Now that we’ve updated you on the open records lawsuit against the AG and TxDOT, let’s turn our attention to the lawsuit filed against Texas Central over their survey permission form.
In the lawsuit filed by TAHSR member Jim Miles in Leon County, Jim asked the Court to rule that the survey permission form Texas Central is demanding landowners to sign is unlawful because it goes beyond the scope of what is allowed under Texas law. Jim is also asking the Court to rule that Texas Central doesn’t have the right to get on his private property. Here is a link to the lawsuit Jim filed:
On April 15, Texas Central responded to Jim’s lawsuit. Now they are saying that the survey permission form is … wait for it … VOLUNTARY, even though they’ve been telling hundreds of landowners that they MUST sign the form and let Texas Central on their land, or they will get sued. If it is voluntary like Texas Central is telling the Court in bold letters, then why are they suing landowners in Harris County to get on their property?
Texas Central is also telling the Court it can’t rule on Jim’s lawsuit. They claim the issue raised in Jim’s lawsuit is “moot” because they aren’t going to sue Jim “on the terms of the survey permission form.” But they are still trying to get on Jim’s land. It says so in the answer they filed with the Court.
So why is Texas Central telling the Court they aren’t going to sue landowners like Jim, when that is exactly what they are doing in Harris County? Why can’t Texas Central just be honest with Texas landowners and the Court?

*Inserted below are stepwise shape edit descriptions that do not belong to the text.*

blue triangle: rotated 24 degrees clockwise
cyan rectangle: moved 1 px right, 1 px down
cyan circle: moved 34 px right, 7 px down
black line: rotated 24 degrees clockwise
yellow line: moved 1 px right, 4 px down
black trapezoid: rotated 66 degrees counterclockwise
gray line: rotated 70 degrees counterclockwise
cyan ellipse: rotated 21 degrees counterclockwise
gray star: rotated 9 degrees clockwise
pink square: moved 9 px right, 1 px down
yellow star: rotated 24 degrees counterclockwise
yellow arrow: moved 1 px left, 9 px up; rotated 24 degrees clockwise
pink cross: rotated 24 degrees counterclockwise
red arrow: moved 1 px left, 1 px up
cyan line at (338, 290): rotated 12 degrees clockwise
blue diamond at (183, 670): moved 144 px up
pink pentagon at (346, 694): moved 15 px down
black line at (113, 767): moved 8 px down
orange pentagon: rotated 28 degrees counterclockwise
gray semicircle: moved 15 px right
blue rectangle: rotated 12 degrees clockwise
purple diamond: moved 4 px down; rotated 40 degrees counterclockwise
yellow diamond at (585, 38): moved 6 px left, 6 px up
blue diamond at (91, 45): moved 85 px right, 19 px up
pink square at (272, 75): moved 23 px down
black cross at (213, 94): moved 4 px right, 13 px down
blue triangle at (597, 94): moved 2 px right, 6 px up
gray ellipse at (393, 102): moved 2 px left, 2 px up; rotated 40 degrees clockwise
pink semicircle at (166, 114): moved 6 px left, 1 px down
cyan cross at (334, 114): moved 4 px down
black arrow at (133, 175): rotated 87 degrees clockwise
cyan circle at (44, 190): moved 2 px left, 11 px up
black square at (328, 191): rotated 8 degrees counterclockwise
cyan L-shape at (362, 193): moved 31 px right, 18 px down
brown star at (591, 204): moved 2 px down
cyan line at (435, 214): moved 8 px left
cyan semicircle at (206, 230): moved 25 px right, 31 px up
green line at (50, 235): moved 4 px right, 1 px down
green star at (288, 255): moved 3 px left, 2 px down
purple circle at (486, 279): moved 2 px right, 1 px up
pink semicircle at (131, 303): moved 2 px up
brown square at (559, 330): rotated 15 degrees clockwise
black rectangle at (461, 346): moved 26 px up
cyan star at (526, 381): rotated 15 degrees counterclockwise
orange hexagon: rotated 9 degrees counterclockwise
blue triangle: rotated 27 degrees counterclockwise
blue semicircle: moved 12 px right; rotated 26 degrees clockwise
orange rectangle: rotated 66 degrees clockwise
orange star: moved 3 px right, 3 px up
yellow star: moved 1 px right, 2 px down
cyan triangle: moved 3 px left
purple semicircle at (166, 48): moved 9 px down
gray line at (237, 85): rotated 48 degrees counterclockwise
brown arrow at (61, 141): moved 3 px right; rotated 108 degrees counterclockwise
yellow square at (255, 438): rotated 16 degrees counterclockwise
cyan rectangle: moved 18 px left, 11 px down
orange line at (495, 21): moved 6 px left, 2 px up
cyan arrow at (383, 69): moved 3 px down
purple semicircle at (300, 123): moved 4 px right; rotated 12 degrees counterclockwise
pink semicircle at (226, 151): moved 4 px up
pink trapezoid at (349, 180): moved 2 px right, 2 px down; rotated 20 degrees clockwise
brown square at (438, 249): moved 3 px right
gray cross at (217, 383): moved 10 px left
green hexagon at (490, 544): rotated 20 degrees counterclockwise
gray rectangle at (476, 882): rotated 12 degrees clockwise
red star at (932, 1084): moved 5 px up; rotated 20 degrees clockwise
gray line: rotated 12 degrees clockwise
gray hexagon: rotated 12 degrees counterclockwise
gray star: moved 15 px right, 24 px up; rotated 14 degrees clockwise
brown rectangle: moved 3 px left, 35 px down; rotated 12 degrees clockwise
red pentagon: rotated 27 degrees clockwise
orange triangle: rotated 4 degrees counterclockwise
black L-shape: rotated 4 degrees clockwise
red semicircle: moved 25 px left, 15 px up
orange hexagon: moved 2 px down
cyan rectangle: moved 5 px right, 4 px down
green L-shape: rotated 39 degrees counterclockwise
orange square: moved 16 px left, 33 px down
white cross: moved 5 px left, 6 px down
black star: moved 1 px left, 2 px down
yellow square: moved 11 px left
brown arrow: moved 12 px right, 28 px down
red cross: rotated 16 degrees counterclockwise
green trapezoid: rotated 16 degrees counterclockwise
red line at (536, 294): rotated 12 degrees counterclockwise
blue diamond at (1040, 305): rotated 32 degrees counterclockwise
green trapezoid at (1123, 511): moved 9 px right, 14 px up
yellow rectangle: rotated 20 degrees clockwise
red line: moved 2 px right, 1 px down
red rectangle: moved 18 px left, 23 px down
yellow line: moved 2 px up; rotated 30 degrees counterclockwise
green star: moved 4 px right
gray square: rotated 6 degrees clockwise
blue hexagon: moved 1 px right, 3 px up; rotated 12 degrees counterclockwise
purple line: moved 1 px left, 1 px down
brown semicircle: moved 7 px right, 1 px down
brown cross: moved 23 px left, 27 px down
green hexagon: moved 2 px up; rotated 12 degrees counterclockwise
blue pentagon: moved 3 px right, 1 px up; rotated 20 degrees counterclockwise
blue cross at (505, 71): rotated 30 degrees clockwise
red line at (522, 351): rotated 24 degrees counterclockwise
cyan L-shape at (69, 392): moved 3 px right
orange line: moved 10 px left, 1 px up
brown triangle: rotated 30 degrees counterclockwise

Here is a link to Texas Central’s response in Jim Mile’s lawsuit:
Here are links to the lawsuits Texas Central filed in Harris County:
After Texas Central filed its answer to Jim Miles’ lawsuit in Leon County, Jim sent a proper notice to Texas Central to take the deposition of one of their representatives. Jim wants to know—under oath—why Texas Central thinks it has eminent domain authority and the right to enter his property to take a survey. Jim also wants to know if Texas Central has all of its money in place from its Japanese partners in order to finish construction of the high-speed train. Here is a link to Jim’s deposition notice:
Once again, Texas Central is refusing to send a representative, like CEO Tim Keith, to answer questions under oath. Instead, they filed another motion to “quash” the deposition. They also asked the Court for a protective order because they are afraid of giving any discovery related to the high-speed train.